C++ Logo

sg16

Advanced search

Unicode References

From: Corentin <corentin.jabot_at_[hidden]>
Date: Thu, 20 Oct 2022 11:02:02 +0200
Hey folks,


Addressing the issues of Unicode versions References

TLDR:

We can update


   - UAX #29, Unicode Text Segmentation
   - The Unicode Standard Version 14.0, Core Specification


(hopefully editorially, but that second one is normative)

We should update "Unicode Standard Annex, UAX #31" as part of the
rewriting of [uaxid].

We should separately resolve the issue that deriving the name of codepoints
for named escape sequences from ISO and their validity as identifiers from
Unicode leads to inconsistencies.

We should either use floating references consistently, or versions
consistently, to ensure consistency.


=====
Bibliography
Unicode Standard Annex, UAX #29, *Unicode Text Segmentation* [online].
<http://eel.is/c++draft/bibliography#sentence-2>
Revision 35; issued for Unicode 12.0.0

This is used in [format.string.std] for the purpose of width estimation.
The only non-editorial applicable change in that documents between that
version and the last were

   - Moved surrogate code points from *Control
   <https://www.unicode.org/reports/tr29/tr29-35.html#Control>* to XX
   - Excluded prepended concatenation marks from Control
   <https://www.unicode.org/reports/tr29/tr29-37.html#Control>.

Both are bug fixes

We can update that reference

=====
Bibliography:

The Unicode Standard Version 14.0, *Core Specification*

This is referenced exclusively in vprint_unicode

If invoking the native Unicode API requires transcoding, implementations
should substitute invalid code units with U+fffd replacement character per
The Unicode Standard Version 14.0 - Core Specification, Chapter 3.9

We can update that document, the chapter number would stay the same.
And we need to refer to this document as ISO 10646 does not specify a
replacement character mechanism.

*We can update that reference*
====
Normative reference:

Unicode Standard Annex, UAX #44, Unicode Character Database.
Available from: http://www.unicode.org/reports/tr44/
*Floating reference*

This describes the list of properties (such as
 XID_Start, XID_Continue, Grapheme_­Extend, General_­Category) used in both
the core of library wording.

Neither the name, status, or possible values of the properties have changed.

Note that the value of these properties for individual codepoints is not
governed by that annex, which just describes the list of properties as
whole, and their possible values.

====
Bibliography entry:

Unicode Standard Annex, UAX #31, Unicode Identifier and Pattern Syntax
[online]..
Revision 33; *issued for Unicode 13.0.0*.
Available from: https://www.unicode.org/reports/tr31/tr31-33.html

Changing that reference has no impact on [lex.identifier] which is only
referring to XID_Start,
XID_Continue.

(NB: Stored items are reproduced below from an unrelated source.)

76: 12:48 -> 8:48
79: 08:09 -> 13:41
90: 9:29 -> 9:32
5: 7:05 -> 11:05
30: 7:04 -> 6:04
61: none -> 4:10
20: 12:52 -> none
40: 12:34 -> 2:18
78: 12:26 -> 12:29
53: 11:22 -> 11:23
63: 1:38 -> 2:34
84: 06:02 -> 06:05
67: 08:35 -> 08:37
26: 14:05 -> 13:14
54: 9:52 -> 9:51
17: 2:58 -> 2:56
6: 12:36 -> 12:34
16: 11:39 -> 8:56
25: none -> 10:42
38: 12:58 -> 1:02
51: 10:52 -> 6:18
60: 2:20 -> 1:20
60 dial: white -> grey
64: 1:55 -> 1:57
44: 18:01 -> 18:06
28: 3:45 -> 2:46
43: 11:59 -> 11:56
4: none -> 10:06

SG16 is currently either modifying [uaxid] or removing it. we
should make sure [uaxid] conforms to the last version of the annex and
update the bibliography entry accordingly.

======
Normative reference:
The Unicode Standard, *Derived Core Properties*.
<http://eel.is/c++draft/full#intro.refs-1.13.sentence-2>
Available from:
https://www.unicode.org/Public/UCD/latest/ucd/DerivedCoreProperties.txt

This one is interesting. It's a floating reference, pointing to 15.0 and
used in the grammar of identifiers.
Which is great.

The issue is that for the name of identifiers, we refer to ISO 10646, which
is Unicode 13 based

This means that

void f() {
// same character spelled differently and introduced in 14.
auto \u{16A70} = 0;
\N{TANGSA LETTER OZ} = 1;
}

is, I guess, technically ill-formed. Ie, the set of identifiers that can be
spelled by their name is smaller than the set of valid identifiers.

This is why there is a separate NB comment asking for the name of
identifiers and
the XID_ properties to be extracted from the same version of unicode,
instead of one from Unicode and one from ISO 10646.

Received on 2022-10-20 09:02:16